Le montant annuel de la prime varie en fonction du montant de la garantie souscrite et de la situation de la société, avec un minimum de 5 000 euros environ. Mais elle est à la charge de la société et est déductible de son bénéfice imposable lorsque, comme c’est le cas le plus fréquent, c’est elle qui souscrit directement le contrat d’assurance au profit de ses dirigeants.
> Bon à savoir : aucune condamnation pénale relative à une amende ne peut être couverte par le contrat d’assurance. De même, les dommages causés intentionnellement et les dommages physiques ne sont pas couverts, ces derniers étant pris en charge par l’assurance de responsabilité civile de l’entreprise.

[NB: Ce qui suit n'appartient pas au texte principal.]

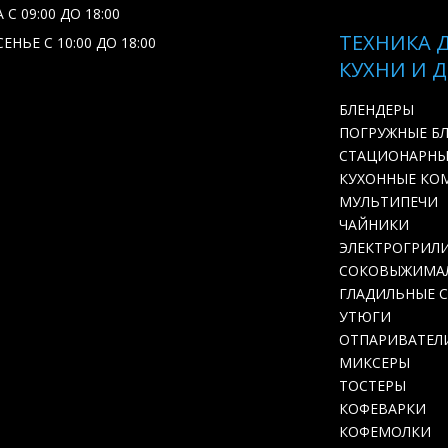
С 09:00 ДО 18:00
ТЕХНИКА 
ЕНЬЕ С 10:00 ДО 18:00
КУХНИ И 
БЛЕНДЕРЫ
ПОГРУЖНЫЕ Б
СТАЦИОНАРНЫ
КУХОННЫЕ КО
МУЛЬТИПЕЧИ
ЧАЙНИКИ
ЭЛЕКТРОГРИЛ
СОКОВЫЖИМА
ГЛАДИЛЬНЫЕ 
УТЮГИ
ОТПАРИВАТЕЛ
МИКСЕРЫ
ТОСТЕРЫ
КОФЕВАРКИ
КОФЕМОЛКИ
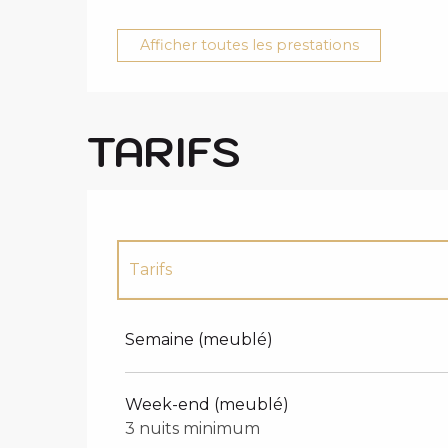
Afficher toutes les prestations
TARIFS
Tarifs
Tarifs 2027
Semaine (meublé)
Week-end (meublé)
3 nuits minimum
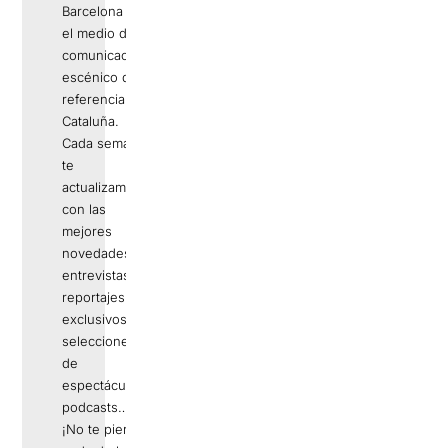
Barcelona es
el medio de
comunicación
escénico de
referencia en
Cataluña.
Cada semana
te
actualizamos
con las
mejores
novedades,
entrevistas,
reportajes
exclusivos,
selecciones
de
espectáculos,
podcasts…
¡No te pierdas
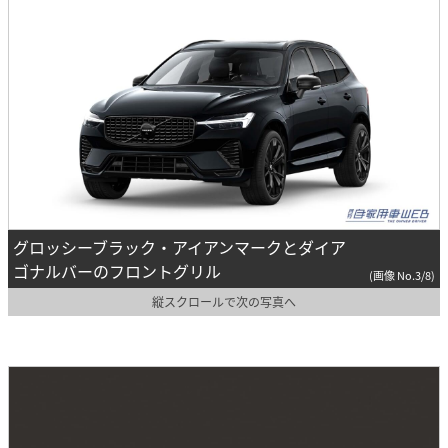
グロッシーブラック・アイアンマークとダイア
ゴナルバーのフロントグリル
(画像 No.3/8)
縦スクロールで次の写真へ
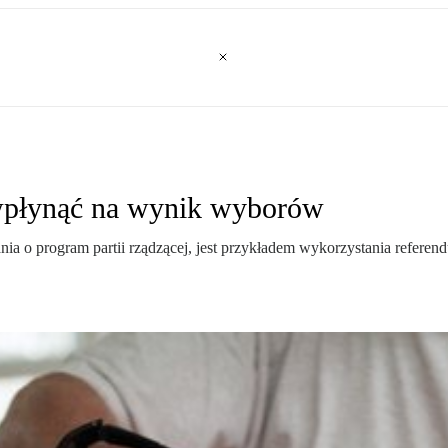
wpłynąć na wynik wyborów
a o program partii rządzącej, jest przykładem wykorzystania refere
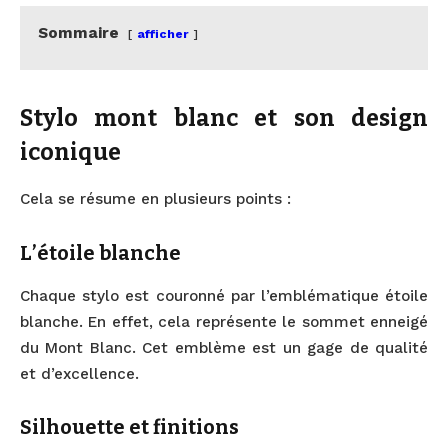
Sommaire
afficher
Stylo mont blanc et son design
iconique
Cela se résume en plusieurs points :
L’étoile blanche
Chaque stylo est couronné par l’emblématique étoile
blanche. En effet, cela représente le sommet enneigé
du Mont Blanc. Cet emblème est un gage de qualité
et d’excellence.
Silhouette et finitions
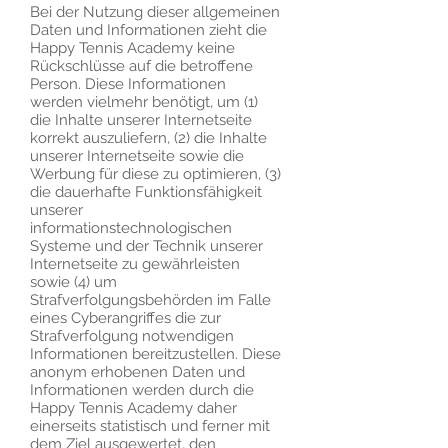
Bei der Nutzung dieser allgemeinen
Daten und Informationen zieht die
Happy Tennis Academy keine
Rückschlüsse auf die betroffene
Person. Diese Informationen
werden vielmehr benötigt, um (1)
die Inhalte unserer Internetseite
korrekt auszuliefern, (2) die Inhalte
unserer Internetseite sowie die
Werbung für diese zu optimieren, (3)
die dauerhafte Funktionsfähigkeit
unserer
informationstechnologischen
Systeme und der Technik unserer
Internetseite zu gewährleisten
sowie (4) um
Strafverfolgungsbehörden im Falle
eines Cyberangriffes die zur
Strafverfolgung notwendigen
Informationen bereitzustellen. Diese
anonym erhobenen Daten und
Informationen werden durch die
Happy Tennis Academy daher
einerseits statistisch und ferner mit
dem Ziel ausgewertet, den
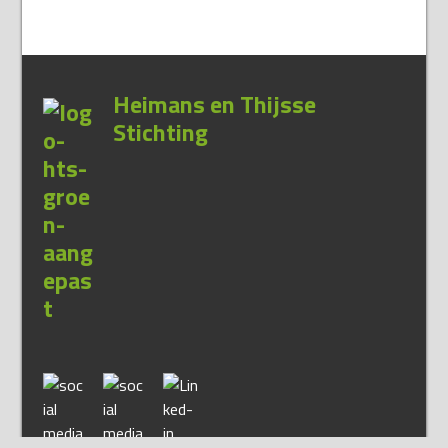
Heimans en Thijsse
Stichting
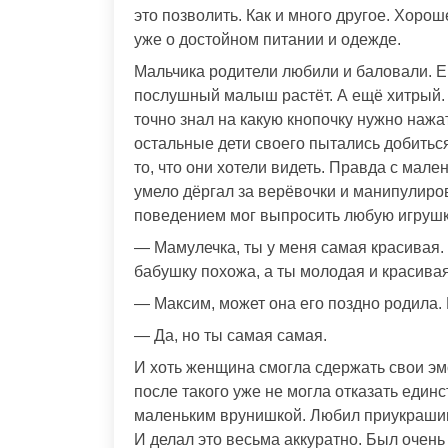
это позволить. Как и много другое. Хоро
уже о достойном питании и одежде.
Мальчика родители любили и баловали. Е
послушный малыш растёт. А ещё хитрый. 
точно знал на какую кнопочку нужно нажа
остальные дети своего пытались добитьс
то, что они хотели видеть. Правда с мал
умело дёргал за верёвочки и манипулир
поведением мог выпросить любую игрушку.
— Мамулечка, ты у меня самая красивая. 
бабушку похожа, а ты молодая и красивая
— Максим, может она его поздно родила
— Да, но ты самая самая.
И хоть женщина смогла сдержать свои эм
после такого уже не могла отказать един
маленьким врунишкой. Любил приукрашива
И делал это весьма аккуратно. Был очен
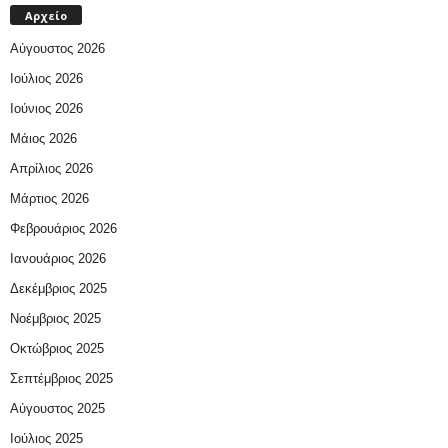
Αρχείο
Αύγουστος 2026
Ιούλιος 2026
Ιούνιος 2026
Μάιος 2026
Απρίλιος 2026
Μάρτιος 2026
Φεβρουάριος 2026
Ιανουάριος 2026
Δεκέμβριος 2025
Νοέμβριος 2025
Οκτώβριος 2025
Σεπτέμβριος 2025
Αύγουστος 2025
Ιούλιος 2025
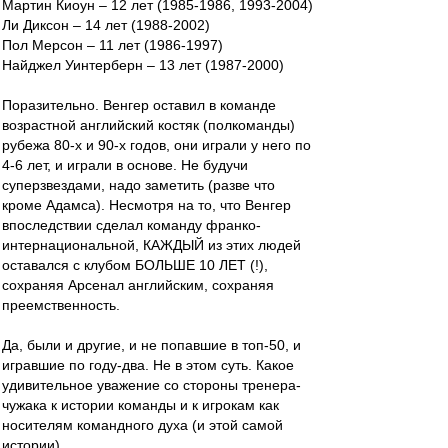
Мартин Киоун – 12 лет (1985-1986, 1993-2004)
Ли Диксон – 14 лет (1988-2002)
Пол Мерсон – 11 лет (1986-1997)
Найджел Уинтерберн – 13 лет (1987-2000)
Поразительно. Венгер оставил в команде
возрастной английский костяк (полкоманды)
рубежа 80-х и 90-х годов, они играли у него по
4-6 лет, и играли в основе. Не будучи
суперзвездами, надо заметить (разве что
кроме Адамса). Несмотря на то, что Венгер
впоследствии сделал команду франко-
интернациональной, КАЖДЫЙ из этих людей
оставался с клубом БОЛЬШЕ 10 ЛЕТ (!),
сохраняя Арсенал английским, сохраняя
преемственность.
Да, были и другие, и не попавшие в топ-50, и
игравшие по году-два. Не в этом суть. Какое
удивительное уважение со стороны тренера-
чужака к истории команды и к игрокам как
носителям командного духа (и этой самой
истории).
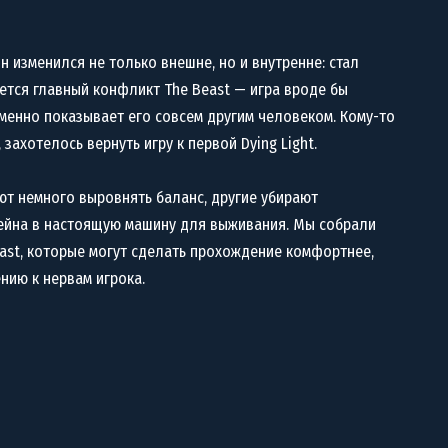
н изменился не только внешне, но и внутренне: стал
чается главный конфликт The Beast — игра вроде бы
менно показывает его совсем другим человеком. Кому-то
захотелось вернуть игру к первой Dying Light.
ют немного выровнять баланс, другие убирают
ейна в настоящую машину для выживания. Мы собрали
east, которые могут сделать прохождение комфортнее,
нию к нервам игрока.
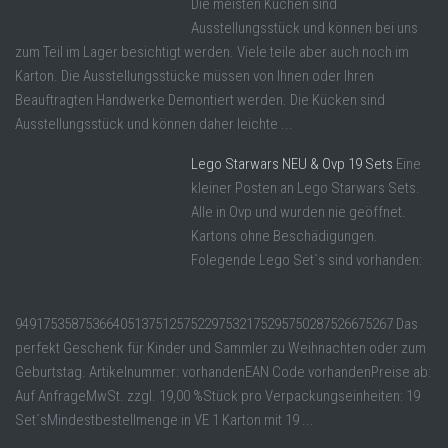
Die meisten Küchen sind
Ausstellungsstück und können bei uns
zum Teil im Lager besichtigt werden. Viele teile aber auch noch im
Karton. Die Ausstellungsstücke müssen von Ihnen oder Ihren
Beauftragten Handwerke Demontiert werden. Die Kücken sind
Ausstellungsstück und können daher leichte ...
Lego Starwars NEU & Ovp 19 Sets
Eine
kleiner Posten an Lego Starwars Sets.
Alle in Ovp und wurden nie geöffnet.
Kartons ohne Beschädigungen.
Folegende Lego Set´s sind vorhanden:
949175358753664051375125752297532175295750287526675267 Das
perfekt Geschenk für Kinder und Sammler zu Weihnachten oder zum
Geburtstag. Artikelnummer: vorhandenEAN Code vorhandenPreise ab:
Auf AnfrageMwSt. zzgl. 19,00 %Stück pro Verpackungseinheiten: 19
Set´sMindestbestellmenge in VE 1 Karton mit 19 ...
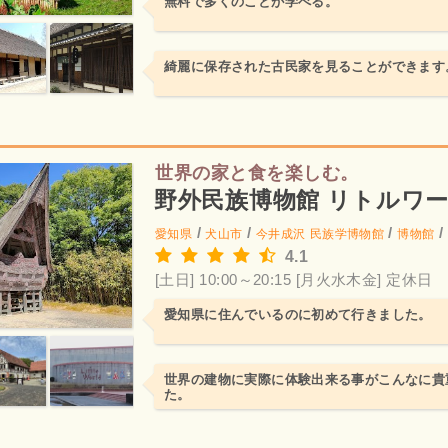
無料で多くのことが学べる。
綺麗に保存された古民家を見ることができます
世界の家と食を楽しむ。
野外民族博物館 リトルワ
/
/
/
/
愛知県
犬山市
今井成沢
民族学博物館
博物館
4.1
[土日] 10:00～20:15
[月火水木金] 定休日
愛知県に住んでいるのに初めて行きました。
世界の建物に実際に体験出来る事がこんなに貴
た。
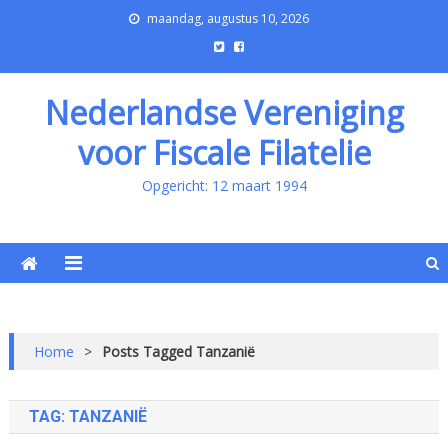
maandag, augustus 10, 2026
Nederlandse Vereniging
voor Fiscale Filatelie
Opgericht: 12 maart 1994
Home
>
Posts Tagged Tanzanië
TAG:
TANZANIË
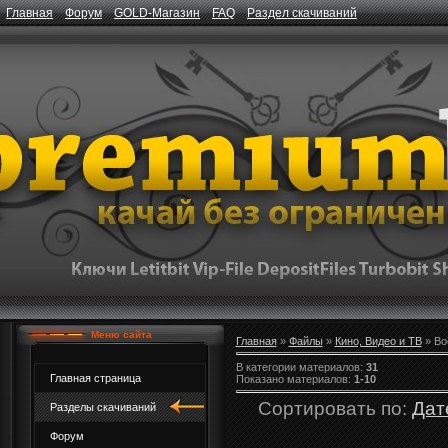
Главная
Форум
GOLD-Магазин
FAQ
Раздел скачиваний
Меню сайта
Главная
»
Файлы
»
Кино, Видео и ТВ
» Во
В категории материалов
:
31
Главная страница
Показано материалов
:
1-10
Сортировать по
:
Дат
Разделы скачиваний
Форум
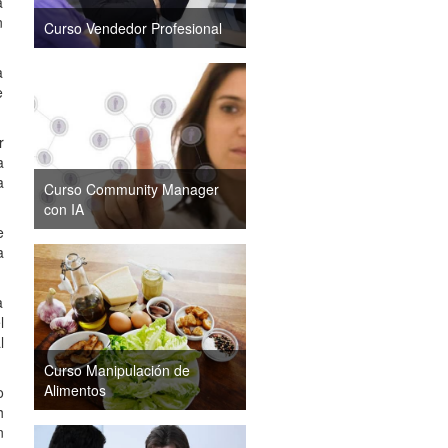
a
n
Curso Vendedor Profesional
a
e
r
a
a
Curso Community Manager
con IA
e
a
a
l
l
Curso Manipulación de
Alimentos
o
h
n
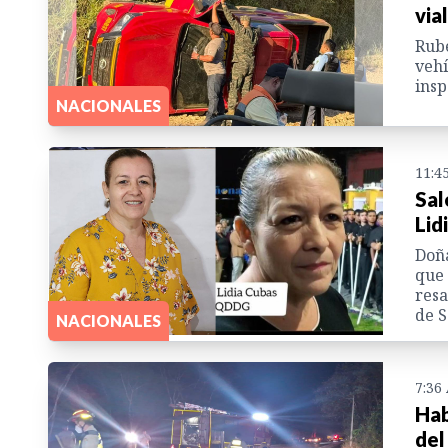
via
Rubé
vehí
insp
NACIONALES
11:4
Sal
Lid
Doña
que 
resa
de 
NACIONALES
7:36
Hab
del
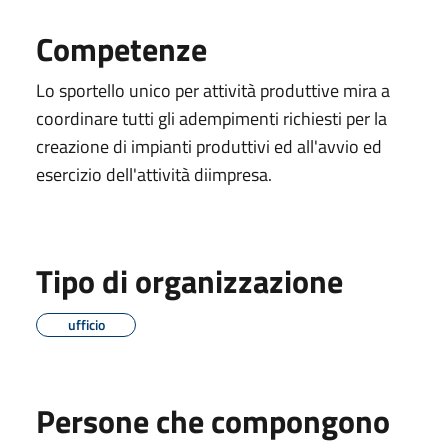
Competenze
Lo sportello unico per attività produttive mira a
coordinare tutti gli adempimenti richiesti per la
creazione di impianti produttivi ed all'avvio ed
esercizio dell'attività diimpresa.
Tipo di organizzazione
ufficio
Persone che compongono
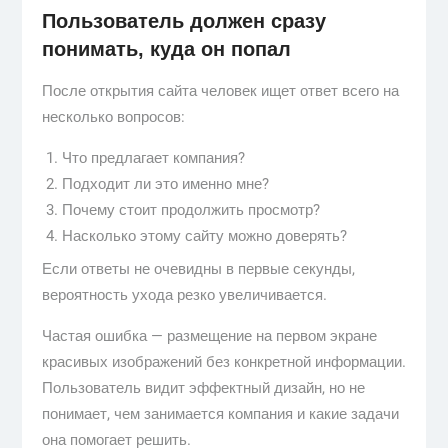
Пользователь должен сразу
понимать, куда он попал
После открытия сайта человек ищет ответ всего на
несколько вопросов:
Что предлагает компания?
Подходит ли это именно мне?
Почему стоит продолжить просмотр?
Насколько этому сайту можно доверять?
Если ответы не очевидны в первые секунды,
вероятность ухода резко увеличивается.
Частая ошибка — размещение на первом экране
красивых изображений без конкретной информации.
Пользователь видит эффектный дизайн, но не
понимает, чем занимается компания и какие задачи
она помогает решить.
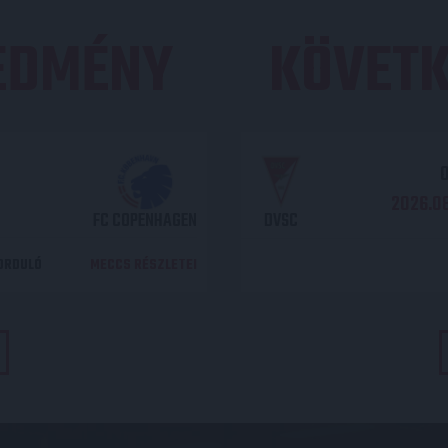
REDMÉNY
KÖVETK
O
2026.08
FC COPENHAGEN
DVSC
DORDULÓ
MECCS RÉSZLETEI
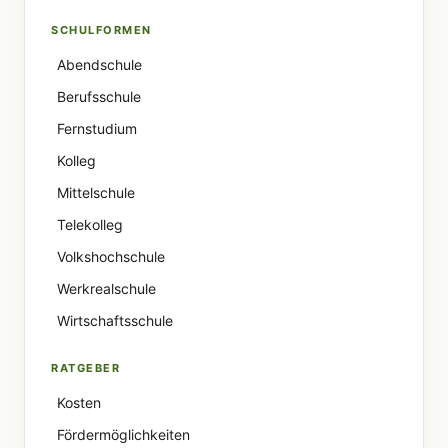
SCHULFORMEN
Abendschule
Berufsschule
Fernstudium
Kolleg
Mittelschule
Telekolleg
Volkshochschule
Werkrealschule
Wirtschaftsschule
RATGEBER
Kosten
Fördermöglichkeiten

Préservez vos proches et vos héritiers
– Si vous avez un conjoint et des enfants, il est nécessaire de les protéger des soucis financiers qu’entraînerait votre disparition ou votre impossibilité à travailler en raison d’une invalidité absolue et définitive. Une assurance-décès, en particulier, peut y remédier : le capital versé par l’assureur leur permettra alors, par exemple, de régler les droits de succession, d’assumer les charges quotidiennes ou de faire face au remboursement d’un emprunt immobilier. Cette assurance peut vous permettre également de préserver votre outil de travail en favorisant un proche, par exemple un associé, qui pourra, grâce au capital perçu, racheter vos parts à vos héritiers de façon à éviter un morcellement de votre entreprise.
– Dans certains cas, le bénéficiaire de l’assurance peut être l’entreprise elle-même : c’est le cas avec la garantie homme-clé, qui assure la pérennité de votre affaire si vous-même ou l’un des collaborateurs indispensables de l’entreprise venait à disparaître. Le contrat est souscrit sur la tête de cette personne et garantit à votre entreprise le versement d’un capital si la personne en question décède ou ne peut plus travailler en raison d’une invalidité absolue et définitive. Ce capital permet, par exemple, de payer l’Urssaf, les fournisseurs ou le fisc, et souvent d’éviter l’arrêt pur et simple de l’activité.
> Bon à savoir : à votre décès, l’entreprise risque de devoir s’arrêter ou de passer en d’autres mains si vos associés ne peuvent racheter vos parts à vos héritiers pour continuer l’exploitation. Vous pouvez donc songer à souscrire un contrat d’assurance-décès sur la tête de votre associé : en cas de décès de l’un ou de l’autre, celui qui restera percevra un capital qui lui permettra de racheter les parts aux héritiers de celui qui est décédé. Il pourra ainsi conserver la totalité de son outil de travail et poursuivre l’exploitation.